◆ **DESCRIPTION OF THE TASK**
Copy all entries exactly, and wherever an entry holds a picture, leave that picture out.

+ + +

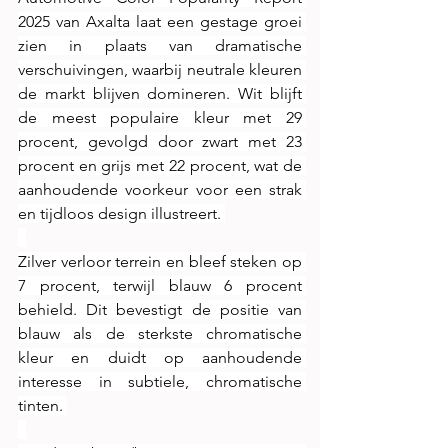
2025 van Axalta laat een gestage groei 
zien in plaats van dramatische 
verschuivingen, waarbij neutrale kleuren 
de markt blijven domineren. Wit blijft 
de meest populaire kleur met 29 
procent, gevolgd door zwart met 23 
procent en grijs met 22 procent, wat de 
aanhoudende voorkeur voor een strak 
en tijdloos design illustreert. 
Zilver verloor terrein en bleef steken op 
7 procent, terwijl blauw 6 procent 
behield. Dit bevestigt de positie van 
blauw als de sterkste chromatische 
kleur en duidt op aanhoudende 
interesse in subtiele, chromatische 
tinten. 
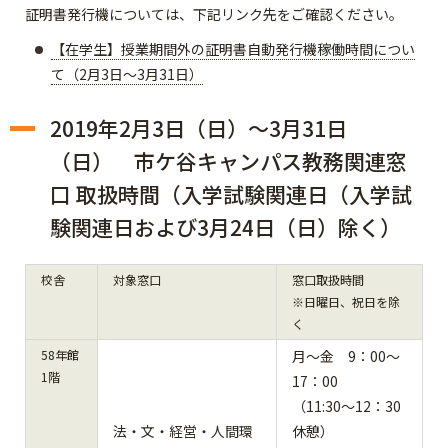
証明書発行機については、下記リンク先をご確認ください。
【在学生】授業期間外の証明書自動発行機稼働時間につい
て（2月3日～3月31日）
2019年2月3日（日）～3月31日
（日） 市ケ谷キャンパス教務関連窓
口 取扱時間（入学試験関連日（
入学試
験関連日
および
3月24日（日）
除く）
校舎
対象窓口
窓口取扱時間
※日曜日、祝日を除
く
58年館
月～金 9：00～
1階
17：00
（11:30～12：30
法・文・経営・人間環
休憩）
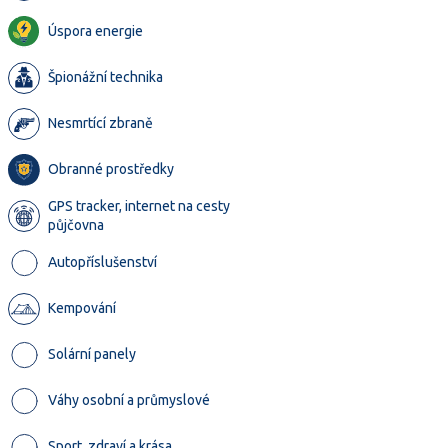
Úspora energie
Špionážní technika
Nesmrtící zbraně
Obranné prostředky
GPS tracker, internet na cesty
půjčovna
Autopříslušenství
Kempování
Solární panely
Váhy osobní a průmyslové
Sport, zdraví a krása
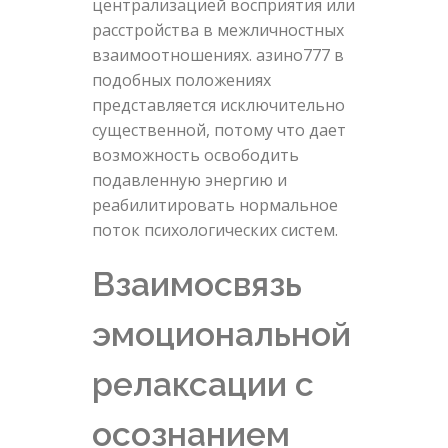
централизацией восприятия или
расстройства в межличностных
взаимоотношениях. азино777 в
подобных положениях
представляется исключительно
существенной, потому что дает
возможность освободить
подавленную энергию и
реабилитировать нормальное
поток психологических систем.
Взаимосвязь
эмоциональной
релаксации с
осознанием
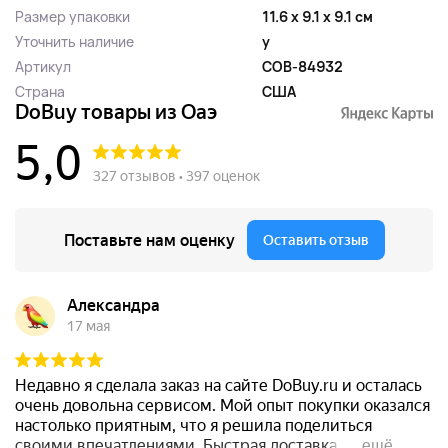
Размер упаковки
11.6 x 9.1 x 9.1 см
Уточнить наличие
y
Артикул
COB-84932
Страна
США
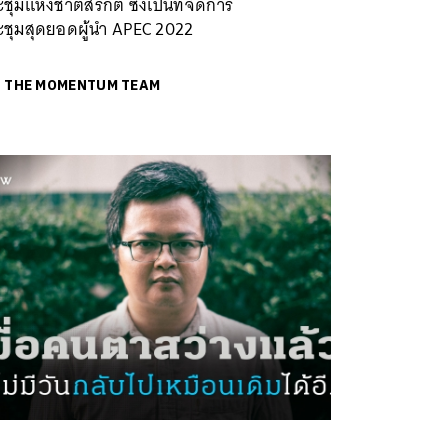
ชุมแห่งชาติสิริกิติ์ ซึ่งเป็นที่จัดการ
ะชุมสุดยอดผู้นำ APEC 2022
ย
THE MOMENTUM TEAM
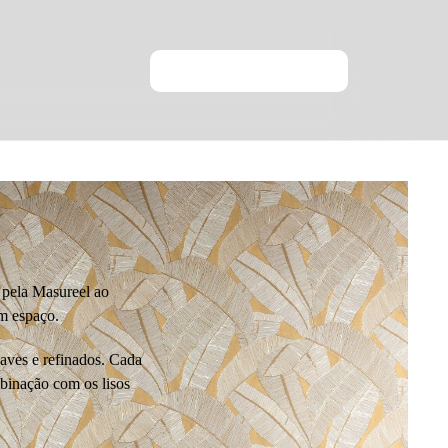
 pela Masureel ao
um espaço.
uaves e refinados. Cada
binação com os lisos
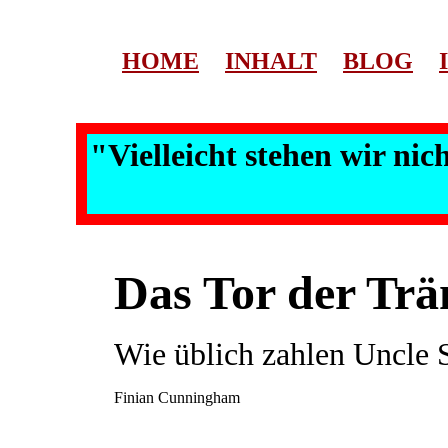
HOME
INHALT
BLOG
"Vielleicht stehen wir ni
Das Tor der Tr
Wie üblich zahlen Uncle 
Finian Cunningham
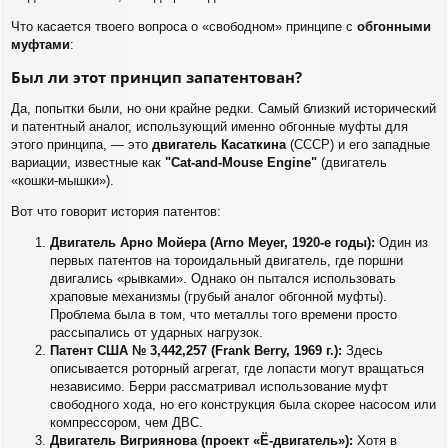
Что касается твоего вопроса о «свободном» принципе с
обгонными
муфтами
:
Был ли этот принцип запатентован?
Да, попытки были, но они крайне редки. Самый близкий исторический
и патентный аналог, использующий именно обгонные муфты для
этого принципа, — это
двигатель Касаткина
(СССР) и его западные
вариации, известные как
"Cat-and-Mouse Engine"
(двигатель
«кошки-мышки»).
Вот что говорит история патентов:
Двигатель Арно Мойера (Arno Meyer, 1920-е годы):
Один из
первых патентов на тороидальный двигатель, где поршни
двигались «рывками». Однако он пытался использовать
храповые механизмы (грубый аналог обгонной муфты).
Проблема была в том, что металлы того времени просто
рассыпались от ударных нагрузок.
Патент США № 3,442,257 (Frank Berry, 1969 г.):
Здесь
описывается роторный агрегат, где лопасти могут вращаться
независимо. Берри рассматривал использование муфт
свободного хода, но его конструкция была скорее насосом или
компрессором, чем ДВС.
Двигатель Вигриянова (проект «Ё-двигатель»):
Хотя в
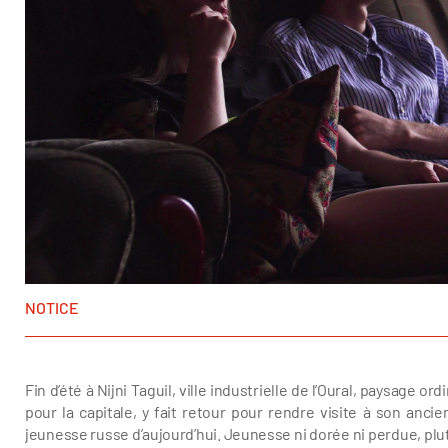
NOTICE
Vadim Kostrov
Fin d’été à Nijni Taguil, ville industrielle de l’Oural, paysage o
pour la capitale, y fait retour pour rendre visite à son anci
jeunesse russe d’aujourd’hui. Jeunesse ni dorée ni perdue, plu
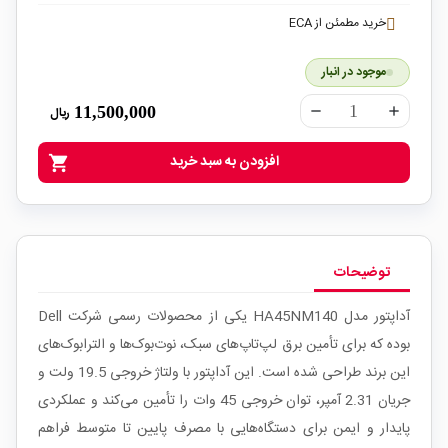
خرید مطمئن از ECA
موجود در انبار
11,500,000
ریال
remove
add
افزودن به سبد خرید
shopping_cart
توضیحات
آداپتور مدل HA45NM140 یکی از محصولات رسمی شرکت Dell
بوده که برای تأمین برق لپ‌تاپ‌های سبک، نوت‌بوک‌ها و الترابوک‌های
این برند طراحی شده است. این آداپتور با ولتاژ خروجی 19.5 ولت و
جریان 2.31 آمپر، توان خروجی 45 وات را تأمین می‌کند و عملکردی
پایدار و ایمن برای دستگاه‌هایی با مصرف پایین تا متوسط فراهم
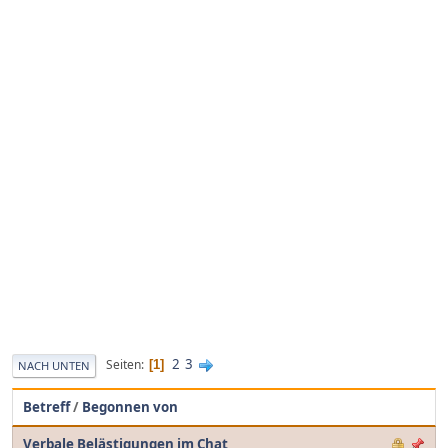
2
3
Seiten
1
NACH UNTEN
Betreff
/
Begonnen von
Verbale Belästigungen im Chat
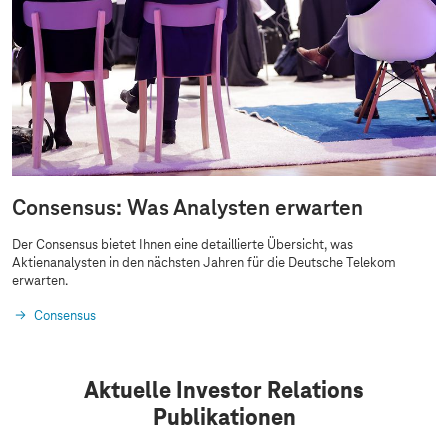
Consensus: Was Analysten erwarten
Der Consensus bietet Ihnen eine detaillierte Übersicht, was
Aktienanalysten in den nächsten Jahren für die Deutsche Telekom
erwarten.
Consensus
Aktuelle Investor Relations
Publikationen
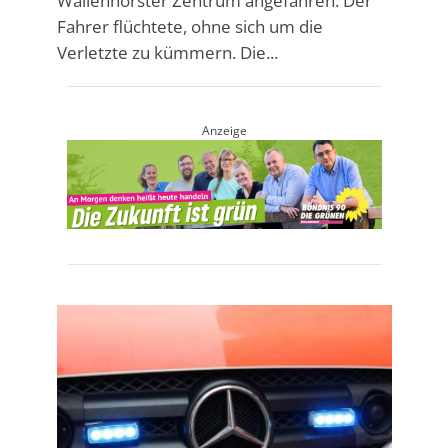
Wallenhorster Zentrum angefahren. Der
Fahrer flüchtete, ohne sich um die
Verletzte zu kümmern. Die...
Anzeige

+ + +

◆ **ANSWER TO THE EXERCISE**
2025 van Axalta laat een gestage groei 
zien in plaats van dramatische 
verschuivingen, waarbij neutrale kleuren 
de markt blijven domineren. Wit blijft 
de meest populaire kleur met 29 
procent, gevolgd door zwart met 23 
procent en grijs met 22 procent, wat de 
aanhoudende voorkeur voor een strak 
en tijdloos design illustreert. 
Zilver verloor terrein en bleef steken op 
7 procent, terwijl blauw 6 procent 
behield. Dit bevestigt de positie van 
blauw als de sterkste chromatische 
kleur en duidt op aanhoudende 
interesse in subtiele, chromatische 
tinten. 
証明書発行機については、下記リンク先をご確認ください。
【在学生】授業期間外の証明書自動発行機稼働時間につい
て（2月3日～3月31日）
2019年2月3日（日）～3月31日
（日） 市ケ谷キャンパス教務関連窓
口 取扱時間（入学試験関連日（
入学試
験関連日
および
3月24日（日）
除く）
校舎
対象窓口
窓口取扱時間
※日曜日、祝日を除
く
58年館
月～金 9：00～
1階
17：00
（11:30～12：30
法・文・経営・人間環
休憩）
Úspora energie
Špionážní technika
Nesmrtící zbraně
Obranné prostředky
GPS tracker, internet na cesty
půjčovna
Autopříslušenství
Kempování
Solární panely
Váhy osobní a průmyslové
Sport, zdraví a krása
централизацией восприятия или
расстройства в межличностных
взаимоотношениях. азино777 в
подобных положениях
представляется исключительно
существенной, потому что дает
возможность освободить
подавленную энергию и
реабилитировать нормальное
поток психологических систем.
Взаимосвязь
эмоциональной
релаксации с
осознанием
Размер упаковки
11.6 x 9.1 x 9.1 см
Уточнить наличие
y
Артикул
COB-84932
Страна
США
ชุมแห่งชาติสิริกิติ์ ซึ่งเป็นที่จัดการ
ะชุมสุดยอดผู้นำ APEC 2022
ย
THE MOMENTUM TEAM
 pela Masureel ao
um espaço.
uaves e refinados. Cada
binação com os lisos
HOME
INHALT
BLOG
"Vielleicht stehen wir ni
Das Tor der Tr
Wie üblich zahlen Uncle 
Finian Cunningham
Что касается твоего вопроса о «свободном» принципе с
обгонными
муфтами
:
Был ли этот принцип запатентован?
Да, попытки были, но они крайне редки. Самый близкий исторический
и патентный аналог, использующий именно обгонные муфты для
этого принципа, — это
двигатель Касаткина
(СССР) и его западные
вариации, известные как
"Cat-and-Mouse Engine"
(двигатель
«кошки-мышки»).
Вот что говорит история патентов:
Двигатель Арно Мойера (Arno Meyer, 1920-е годы):
Один из
первых патентов на тороидальный двигатель, где поршни
двигались «рывками». Однако он пытался использовать
храповые механизмы (грубый аналог обгонной муфты).
Проблема была в том, что металлы того времени просто
рассыпались от ударных нагрузок.
Патент США № 3,442,257 (Frank Berry, 1969 г.):
Здесь
описывается роторный агрегат, где лопасти могут вращаться
независимо. Берри рассматривал использование муфт
свободного хода, но его конструкция была скорее насосом или
компрессором, чем ДВС.
Двигатель Вигриянова (проект «Ё-двигатель»):
Хотя в
NOTICE
Vadim Kostrov
Fin d’été à Nijni Taguil, ville industrielle de l’Oural, paysage o
pour la capitale, y fait retour pour rendre visite à son anci
jeunesse russe d’aujourd’hui. Jeunesse ni dorée ni perdue, plu
خرید مطمئن از ECA
موجود در انبار
11,500,000
ریال
remove
add
افزودن به سبد خرید
shopping_cart
توضیحات
آداپتور مدل HA45NM140 یکی از محصولات رسمی شرکت Dell
بوده که برای تأمین برق لپ‌تاپ‌های سبک، نوت‌بوک‌ها و الترابوک‌های
این برند طراحی شده است. این آداپتور با ولتاژ خروجی 19.5 ولت و
جریان 2.31 آمپر، توان خروجی 45 وات را تأمین می‌کند و عملکردی
پایدار و ایمن برای دستگاه‌هایی با مصرف پایین تا متوسط فراهم
2
3
Seiten
1
NACH UNTEN
Betreff
/
Begonnen von
Verbale Belästigungen im Chat
Consensus: Was Analysten erwarten
Der Consensus bietet Ihnen eine detaillierte Übersicht, was
Aktienanalysten in den nächsten Jahren für die Deutsche Telekom
erwarten.
Consensus
Aktuelle Investor Relations
Publikationen
Wallenhorster Zentrum angefahren. Der
Fahrer flüchtete, ohne sich um die
Verletzte zu kümmern. Die...
Anzeige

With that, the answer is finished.